Would you copy exactly the lines in the data below from the one that has "Информационный" through the one that has "em Saint-Tropez ao", dropping any pictures?

━━━━━━━━━━━━━━━━━━━━

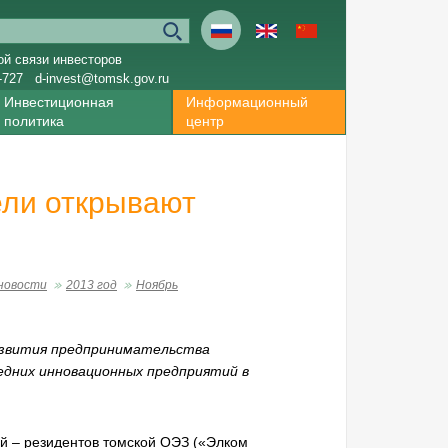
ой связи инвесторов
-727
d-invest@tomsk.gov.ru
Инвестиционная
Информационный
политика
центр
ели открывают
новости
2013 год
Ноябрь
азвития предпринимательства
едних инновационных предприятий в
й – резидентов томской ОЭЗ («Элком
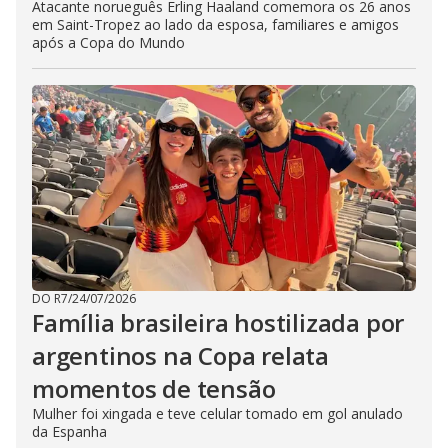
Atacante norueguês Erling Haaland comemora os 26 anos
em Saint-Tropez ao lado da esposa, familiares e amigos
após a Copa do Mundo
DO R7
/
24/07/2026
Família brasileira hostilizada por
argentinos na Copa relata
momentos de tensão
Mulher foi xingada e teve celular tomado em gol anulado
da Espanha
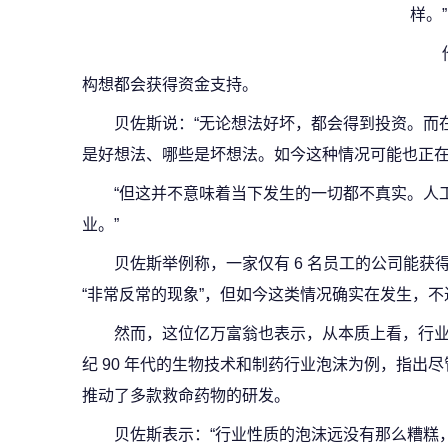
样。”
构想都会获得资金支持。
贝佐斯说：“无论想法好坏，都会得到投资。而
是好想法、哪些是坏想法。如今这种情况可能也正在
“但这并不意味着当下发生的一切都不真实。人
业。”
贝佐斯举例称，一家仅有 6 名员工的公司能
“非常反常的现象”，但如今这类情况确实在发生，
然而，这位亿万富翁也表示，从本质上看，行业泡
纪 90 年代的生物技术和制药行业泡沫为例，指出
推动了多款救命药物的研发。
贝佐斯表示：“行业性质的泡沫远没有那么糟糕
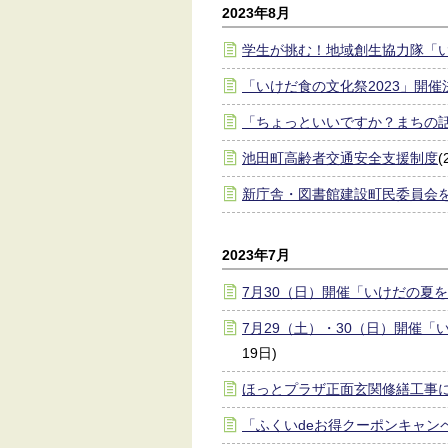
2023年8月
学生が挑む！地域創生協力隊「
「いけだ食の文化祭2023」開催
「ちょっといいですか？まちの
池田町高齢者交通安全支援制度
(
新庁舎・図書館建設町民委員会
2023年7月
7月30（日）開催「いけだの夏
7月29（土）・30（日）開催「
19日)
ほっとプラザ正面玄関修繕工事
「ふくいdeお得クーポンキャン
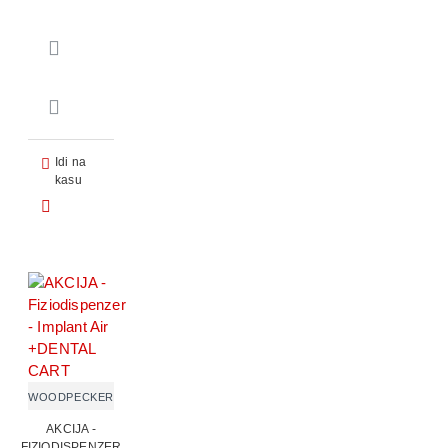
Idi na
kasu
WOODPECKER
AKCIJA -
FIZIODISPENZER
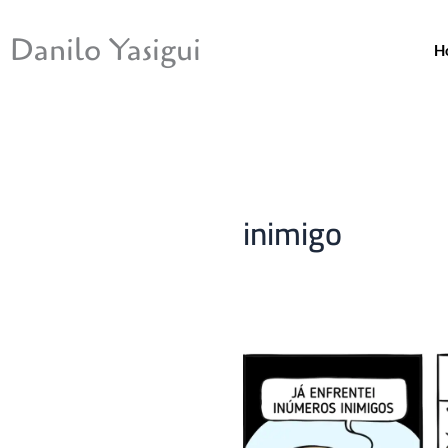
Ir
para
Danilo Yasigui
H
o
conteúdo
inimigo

━━━━━━━━━━━━━━━━━━━━

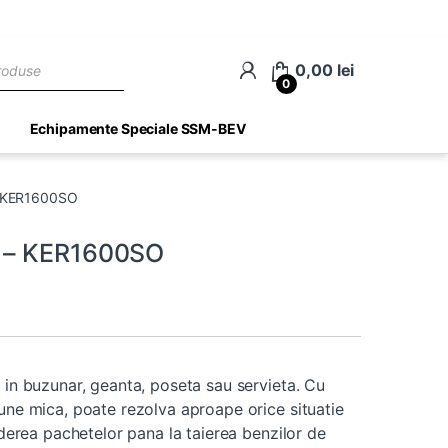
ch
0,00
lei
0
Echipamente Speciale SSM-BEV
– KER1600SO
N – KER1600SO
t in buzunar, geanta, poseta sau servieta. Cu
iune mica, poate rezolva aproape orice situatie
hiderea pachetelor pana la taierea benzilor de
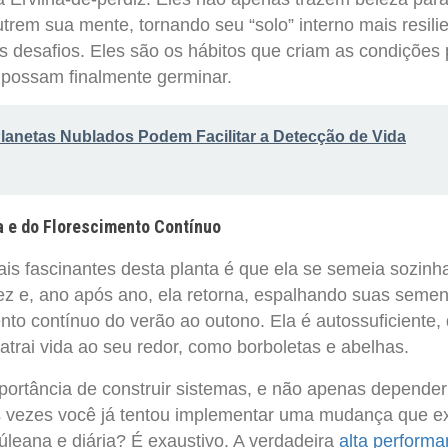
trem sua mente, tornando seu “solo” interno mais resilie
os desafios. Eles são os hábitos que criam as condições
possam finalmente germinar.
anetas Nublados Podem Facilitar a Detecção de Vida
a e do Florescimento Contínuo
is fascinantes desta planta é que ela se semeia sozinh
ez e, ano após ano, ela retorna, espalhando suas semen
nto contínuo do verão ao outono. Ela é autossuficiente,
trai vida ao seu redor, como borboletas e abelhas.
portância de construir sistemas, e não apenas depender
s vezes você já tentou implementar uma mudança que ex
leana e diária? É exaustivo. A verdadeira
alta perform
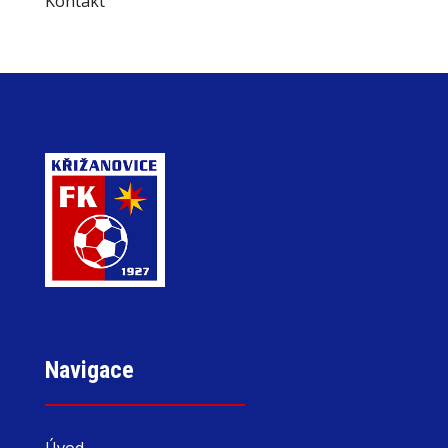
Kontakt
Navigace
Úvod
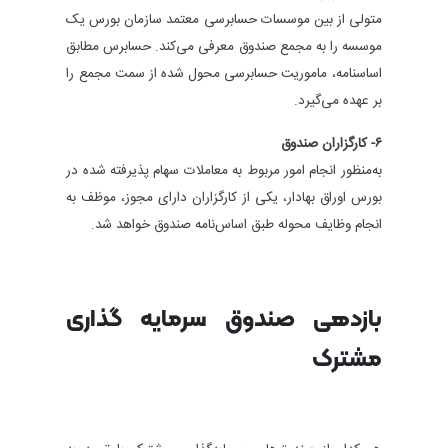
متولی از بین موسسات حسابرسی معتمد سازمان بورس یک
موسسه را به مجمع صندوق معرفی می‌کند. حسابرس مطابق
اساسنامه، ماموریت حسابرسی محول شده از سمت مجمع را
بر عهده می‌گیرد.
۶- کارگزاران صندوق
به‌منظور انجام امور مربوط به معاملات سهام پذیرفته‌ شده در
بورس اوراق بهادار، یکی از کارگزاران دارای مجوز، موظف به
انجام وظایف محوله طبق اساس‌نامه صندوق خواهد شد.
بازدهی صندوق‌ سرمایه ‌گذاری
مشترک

━━━━━━━━━━━━━━━━━━━━

- _TASK ANSWER_
Информационный
политика
центр
ели открывают
новости
2013 год
Ноябрь
азвития предпринимательства
едних инновационных предприятий в
й – резидентов томской ОЭЗ («Элком
Atacante norueguês Erling Haaland comemora os 26 anos
em Saint-Tropez ao lado da esposa, familiares e amigos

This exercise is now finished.